Another indication that the show would go the anthology route should a second season happen: that universally happy ending. In the first season finale, Ace Studios' Passion Project That Could, Meg, swept the 20th Academy Awards with Oscar wins in nearly every major category. Those walking away with golden statues included Archie, a gay black screenwriter (Pope); Camille, a black actress leading a studio film for the first time (Harrier); and Raymond, a half-Asian director with his first big break (Criss).
That inclusive spirit extended to altered endings for three real-life Hollywood performers. Anna May Wong (Michelle Krusiec), relegated to racial stereotypes for much of her acting career, instead became the first actress of Chinese descent to win an Oscar. Rock Hudson (Jake Picking), who tragically passed away in 1985 from complications of AIDS, instead embarked on both a relationship with a man and and a career outside the closet. And Hattie McDaniel (Queen Latifah), the Gone with the Wind star who was segregated from the awards ceremony where she became first black best actress winner, was invited back into the room where it happens. (Even the notoriously harsh Hollywood agent Henry Willson, played by Jim Parsons, got redemption.)
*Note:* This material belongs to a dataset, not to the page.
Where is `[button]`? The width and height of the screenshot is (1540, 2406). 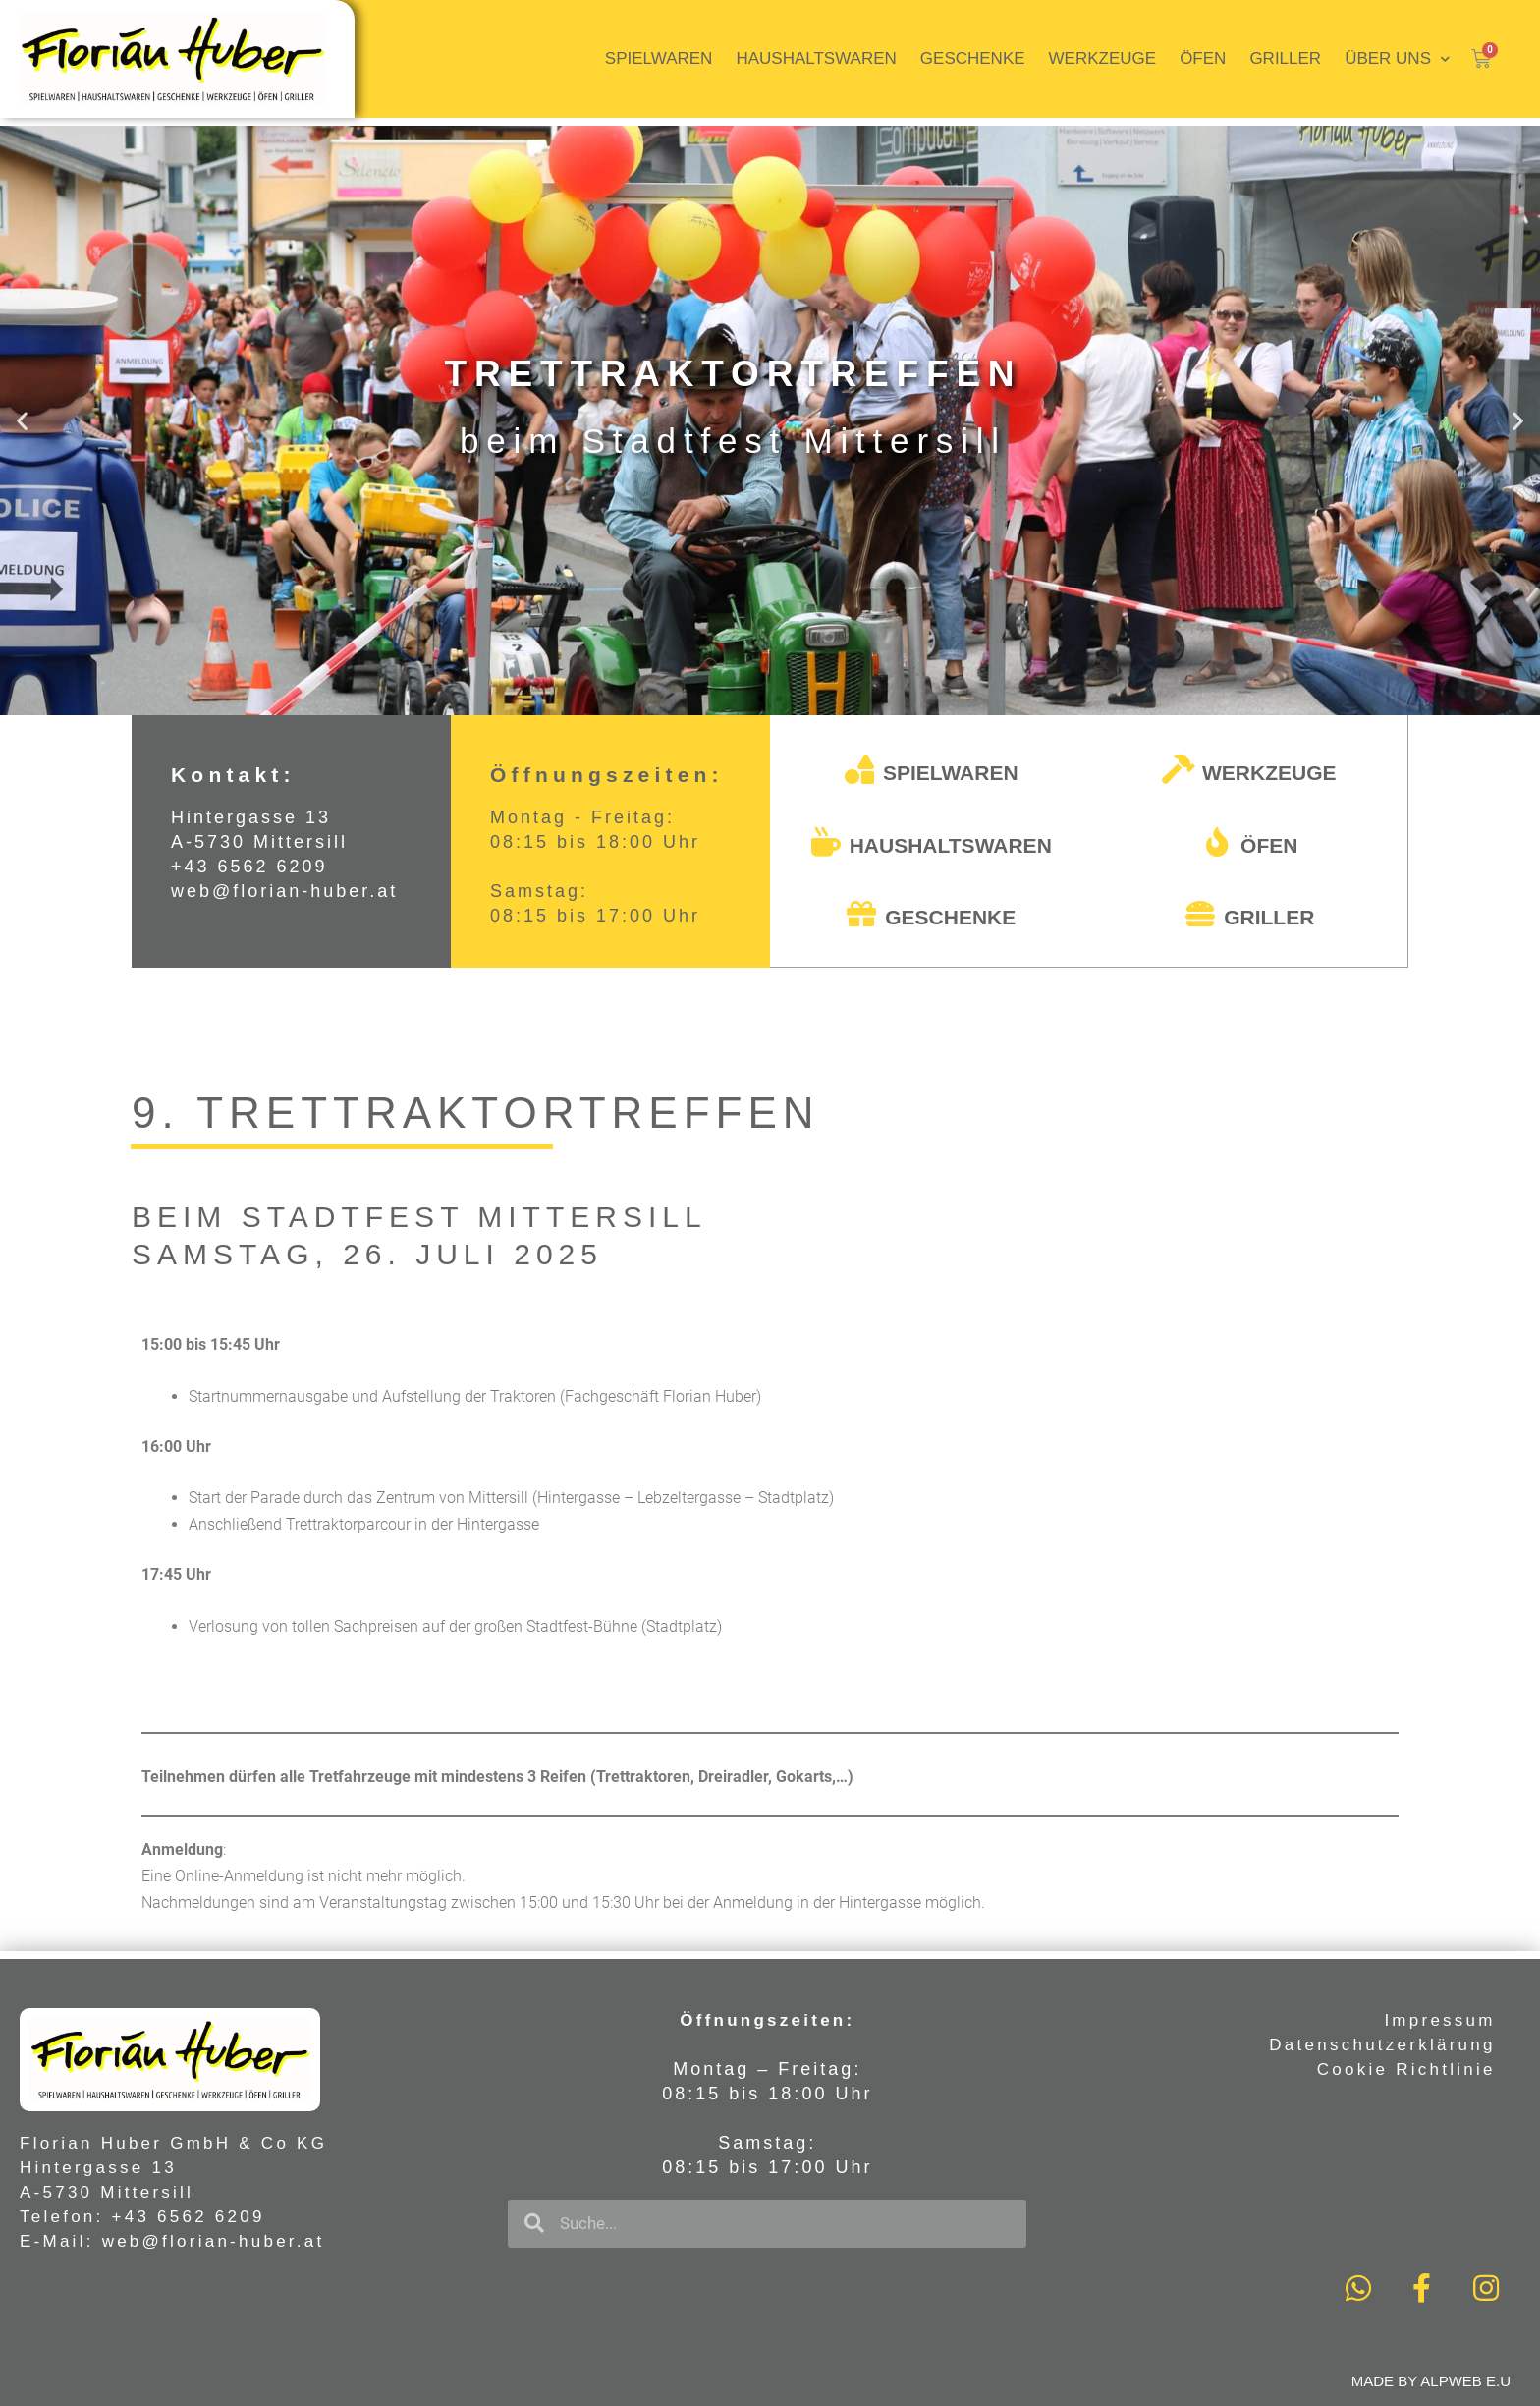
[button] is located at coordinates (761, 697).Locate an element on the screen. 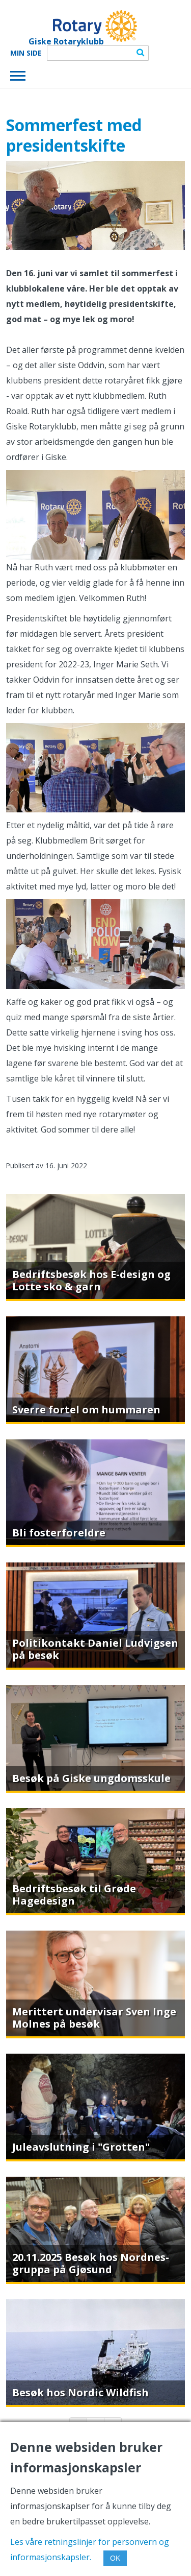 The height and width of the screenshot is (2576, 191). 20.11.2025 Besøk hos Nordnes-gruppa på Gjøsund is located at coordinates (90, 2263).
“I was interested in doing something very optimistic and very uplifting and giving these disenfranchised people happy endings,” Murphy told ELLE.com about the season finale. So a new season would either introduce a heavy dose of conflict or reintroduce a new era of the studio system.
A release date for season 2 would likely be years away.
While Murphy mulls a second season of Hollywood, he's got a lineup of other projects to keep him occupied. His 2018 production deal with Netflix is said to be the largest TV contract in history. Among his upcoming slate is season 2 of The Politician; a series following One Flew Over the Cuckoo’s Nest’s Nurse Ratched; a film adaptation of the hit Broadway musical The Prom; and new seasons of Pose, American Crime Story (focused on Monica Lewinsky), and American Horror Story. Plus, nearly every film or TV show has halted production for the foreseeable future thanks to the coronavirus pandemic. So, a new season of Hollywood feels unlikely before 2022.
But, if Hollywood taught us anything, everything's possible in Ryan Murphy's imagination. After all, the show's final title card did read "The Beginning."